Edit Compare to Flat Files
I notice that comments general favor flat files. Don't forget that directories are just indexes implemented by the file system and they are generally optimized for relatively small numbers of relatively large items. Access to files is generally optimized so that it expects a relatively small number of files to be open, and has a relatively high overhead for open and close, and for each file that is open. All of those "relatively" are relative to the typical use of a database.
Using file system names as an index for a entity-Id which I take to be a non-sparse integer 1 to 2Million is counter-intuitive. In a programming you would use an array, not a hash-table, for example, and you are inevitably going to incur a great deal of overhead for an expensive access path that could simply be an array indeing operation.
Therefore if you use flat files, why not use just one flat file and index it?
Edit on performance
The performance of this application is going to be dominated by disk seek times. The calculations I did above determine the best you can do (although you can make INSERT quicker by slowing down SELECT - you can't make them both better). It doesn't matter whether you use a database, flat-files, or one flat-file, except that you can add more seeks that you don't really need and slow it down further. For example, indexing (whether its the file system index or a database index) causes extra I/Os compared to "an array look up", and these will slow you down.
Edit on benchmark measurements
I have a table that looks very much like yours (or almost exactly like one of your partitions). It was 64K entities not 2M (1/32 of yours), and 2788 'days'. The table was created in the same INSERT order that yours will be, and has the same index (entity_id,day). A SELECT on one entity takes 20.3 seconds to inspect the 2788 days, which is about 130 seeks per second as expected (on 8 millisec average seek time disks). The SELECT time is going to be proportional to the number of days, and not much dependent on the number of entities. (It will be faster on disks with faster seek times. I'm using a pair of SATA2s in RAID0 but that isn't making much difference).
If you re-order the table into entity order
ALTER TABLE x ORDER BY (ENTITY,DAY)
Then the same SELECT takes 198 millisecs (because it is reading the order entity in a single disk access).
However the ALTER TABLE operation took 13.98 DAYS to complete (for 182M rows).
There's a few other things the measurements tell you
1. Your index file is going to be as big as your data file. It is 3GB for this sample table. That means (on my system) all the index at disk speeds not memory speeds.
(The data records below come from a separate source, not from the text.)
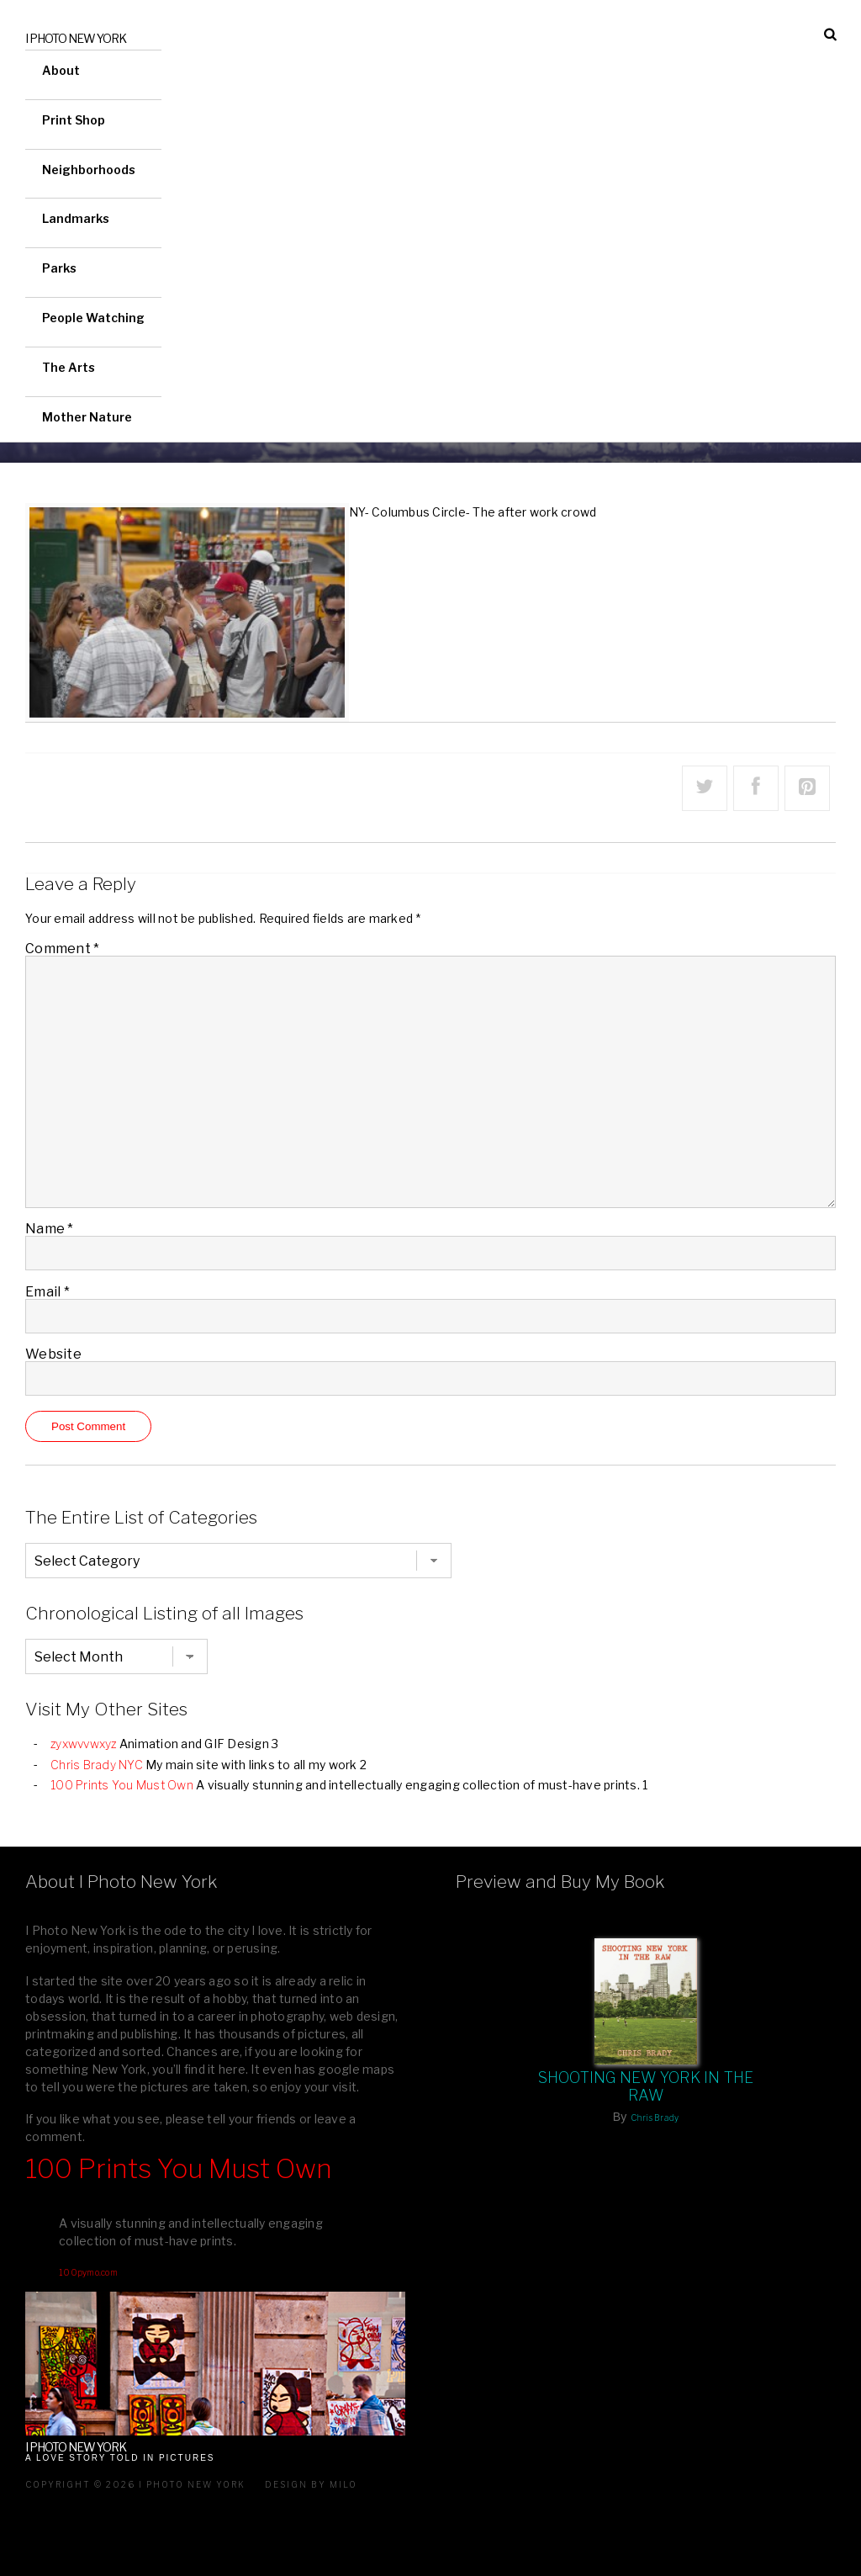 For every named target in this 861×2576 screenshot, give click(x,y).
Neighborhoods (88, 169)
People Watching (93, 317)
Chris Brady (655, 2117)
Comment (62, 949)
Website (53, 1354)
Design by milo (311, 2484)
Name (49, 1229)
2.Your INSERT rate will decline logarithmically. The INSERT into the data file is linear but the insert of the key into the index is log. At 180M records I was getting 153 INSERTs per second, which is also very close to the seek rate. It shows that MySQL is updating a leaf index block for almost every INSERT (as you would expect because it is indexed on entity but inserted in day order.). So you are looking at 2M/153 secs= 3.6hrs to do your daily insert of 2M rows. (Divided by whatever effect you can get by partition across systems or disks).
I had similar problem (although with much bigger scale - about your yearly usage every day)
Using one big table got me screeching to a halt - you can pull a few months but I guess you'll eventually partition it.
Don't forget to index the table, or else you'll be messing with tiny trickle of data every query; oh, and if you want to do mass queries, use flat files
Your description of the read patterns is not sufficient. You'll need to describe what amounts of data will be retrieved, how often and how much deviation there will be in the queries.
This will allow you to consider doing compression on some of the columns.
Also consider archiving and partitioning.
If you want to handle huge data with millions of rows it can be considered similar to time series database which logs the time and saves the data to the database. Some of the ways to store the data is using InfluxDB and MongoDB.